In addition to the issue of wages, the MUA like other unions is focused on scheduling and what they call work-life balance. They contend that DP World is proposing work schedule rule changes, and adjustments to the scheduling system, that would result in pay cuts of nearly a third for dockworkers. DP World says the changes are needed to provide greater flexibility and the ability to respond to the needs of carriers.

Friday’s work ban was aimed at Port Botany located in Sydney, Australia’s busiest container port. It handles approximately three million TEUs each year. The port has 12 container vessel berths split between terminal operators DP World, Patrick Terminals, and Hutchison Ports. Workers are refusing for 24 hours to load and unload trucks and trains at DP World’s facilities. 

The labor unrest has been ongoing all month. It included a 48-hour weekend full stoppage in Fremantle and a 44-hour stoppage in Melbourne, both at the beginning of the month. Two Fridays ago, there was also a stoppage at Port Botany. Between October 30 and November 6, the MUA is reporting that work bans will be in effect for overtime, shift extensions, and other jobs at DP World’s terminals in Sydney, Melbourne, Fremantle, and Brisbane. Next Monday they also plan to stop work for 24 hours in Sydney, as well as a ban on loading and unloading on Friday, November 3 at all the ports and sporadic work stoppages ranging from one to two hours at some of the ports during the week.

Both sides are accusing the other of not negotiating in good faith, with DP World calling on the union to stop the job actions as a condition for resuming talks. The MUA says the actions will continue until DP World resumes negotiations. Supported by the Australia Council of Trade Unions, the MUA is calling for good faith bargaining, a fair wage outcome, work schedules, and scheduling systems that provide certainty, mitigate fatigue, and maintain the work-life balance. 

DP World is warning customers that offloading that normally take up to two days can now take up to seven to eight days due to the union having “unleashed delays and disruptions across Australia.” The company in its public statements forecast the actions coming at this time of the year would create an “unsettling impact on the upcoming holiday preparations” for many Australian households.

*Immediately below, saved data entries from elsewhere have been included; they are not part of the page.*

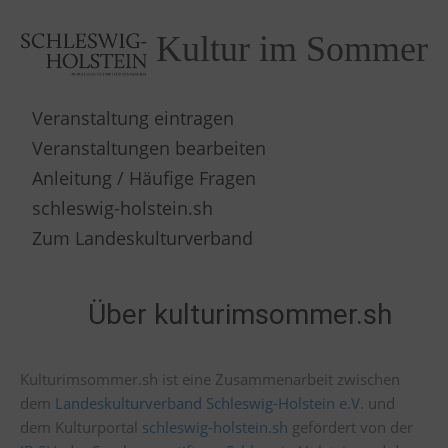
Kultur im Sommer
Veranstaltung eintragen
Veranstaltungen bearbeiten
Anleitung / Häufige Fragen
schleswig-holstein.sh
Zum Landeskulturverband
Über kulturimsommer.sh
Kulturimsommer.sh ist eine Zusammenarbeit zwischen
dem
Landeskulturverband Schleswig-Holstein e.V.
und
dem Kulturportal
schleswig-holstein.sh
gefördert von der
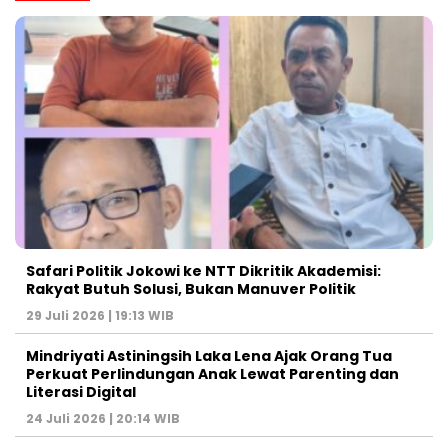
Safari Politik Jokowi ke NTT Dikritik Akademisi:
Rakyat Butuh Solusi, Bukan Manuver Politik
29 Juli 2026 | 19:13 WIB
Mindriyati Astiningsih Laka Lena Ajak Orang Tua
Perkuat Perlindungan Anak Lewat Parenting dan
Literasi Digital
24 Juli 2026 | 20:14 WIB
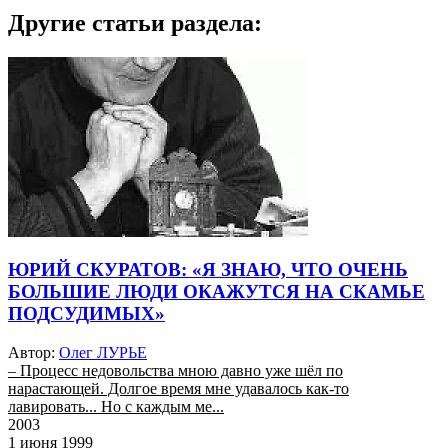
Другие статьи раздела:
ЮРИЙ СКУРАТОВ: «Я ЗНАЮ, ЧТО ОЧЕНЬ
БОЛЬШИЕ ЛЮДИ ОКАЖУТСЯ НА СКАМЬЕ
ПОДСУДИМЫХ»
Автор:
Олег ЛУРЬЕ
– Процесс недовольства мною давно уже шёл по
нарастающей. Долгое время мне удавалось как-то
лавировать... Но с каждым ме...
2003
1 июня 1999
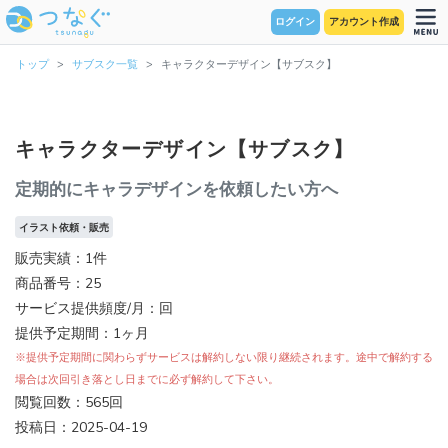
ログイン
アカウント作成
トップ
サブスク一覧
キャラクターデザイン【サブスク】
キャラクターデザイン【サブスク】
定期的にキャラデザインを依頼したい方へ
イラスト依頼・販売
販売実績：1件
商品番号：25
サービス提供頻度/月：回
提供予定期間：1ヶ月
※提供予定期間に関わらずサービスは解約しない限り継続されます。途中で解約する
場合は次回引き落とし日までに必ず解約して下さい。
閲覧回数：565回
投稿日：2025-04-19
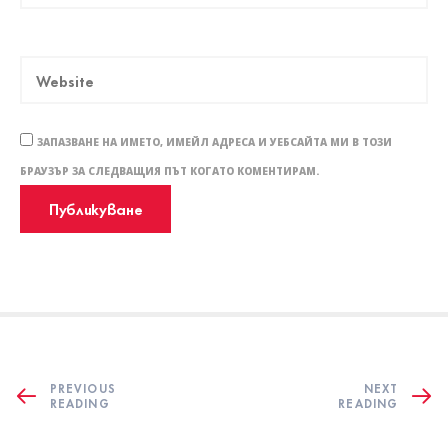
ЗАПАЗВАНЕ НА ИМЕТО, ИМЕЙЛ АДРЕСА И УЕБСАЙТА МИ В ТОЗИ
БРАУЗЪР ЗА СЛЕДВАЩИЯ ПЪТ КОГАТО КОМЕНТИРАМ.
PREVIOUS
NEXT
READING
READING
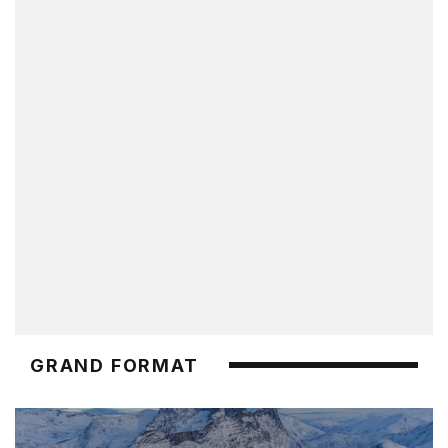
GRAND FORMAT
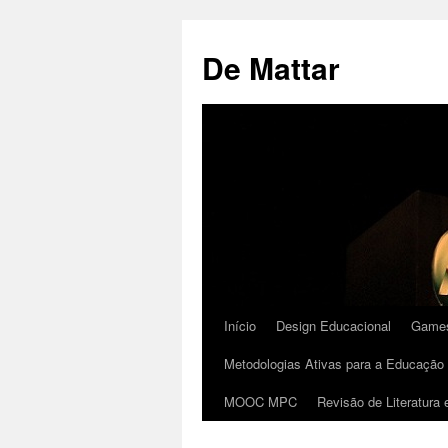
De Mattar
Início
Design Educacional
Games
Metodologias Ativas para a Educação 
MOOC MPC
Revisão de Literatura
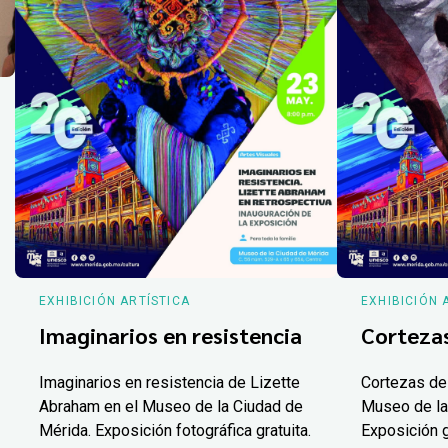
EXHIBICIÓN ARTÍSTICA
EXHIBICIÓN 
Imaginarios en resistencia
Corteza
Imaginarios en resistencia de Lizette
Cortezas de
Abraham en el Museo de la Ciudad de
Museo de la
Mérida. Exposición fotográfica gratuita.
Exposición g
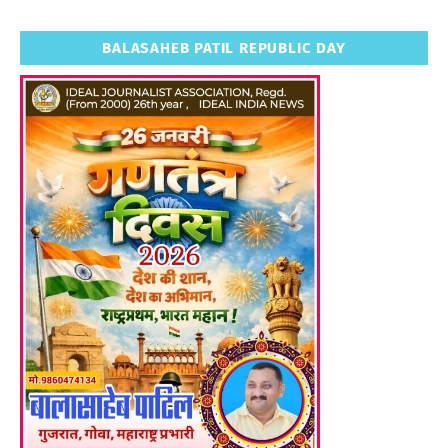
BALASAHEB PATIL REPUBLIC DAY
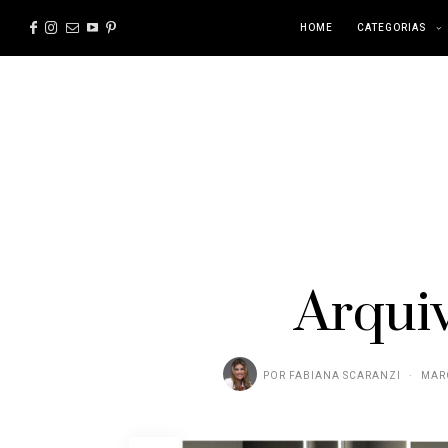
HOME
CATEGORIAS
Arqui
POR
FABIANA SCARANZI
MARÇ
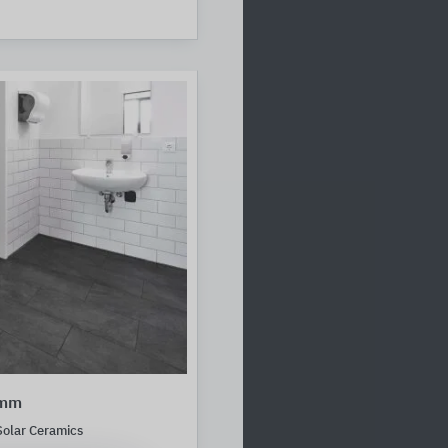
amm
olar Ceramics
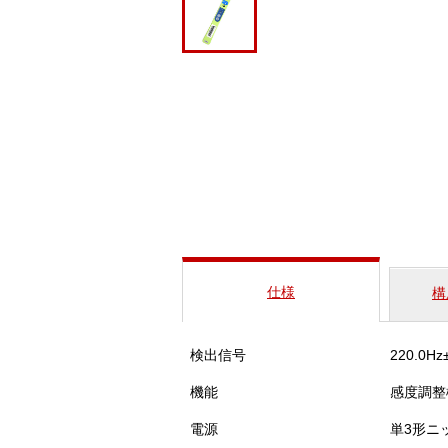
仕様
構
検出信号
220.0Hz
機能
感度調整
電源
単3形ニ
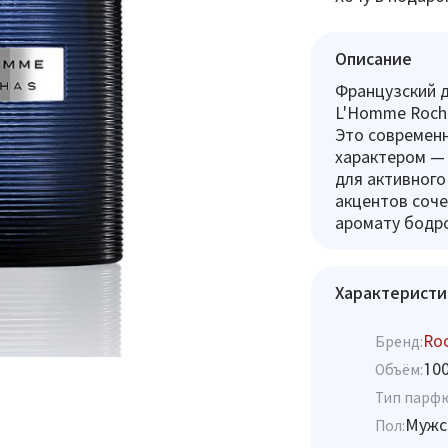
Описание
Французский д
L'Homme Rocha
Это современ
характером — 
для активного
акцентов соче
аромату бодро
Характеристи
Ro
Бренд:
10
Объём:
Тип парф
Мужс
Пол:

The union highlights that the membership supported starting the job actions after six months of unproductive discussions with DP World. It is the latest in a series of protected disputes that have impacted port operations in Australia. The union took similar actions against Patrick Terminals and was locked in a multi-year struggle with Svitzer Australia over tug operations that finally ended earlier this year.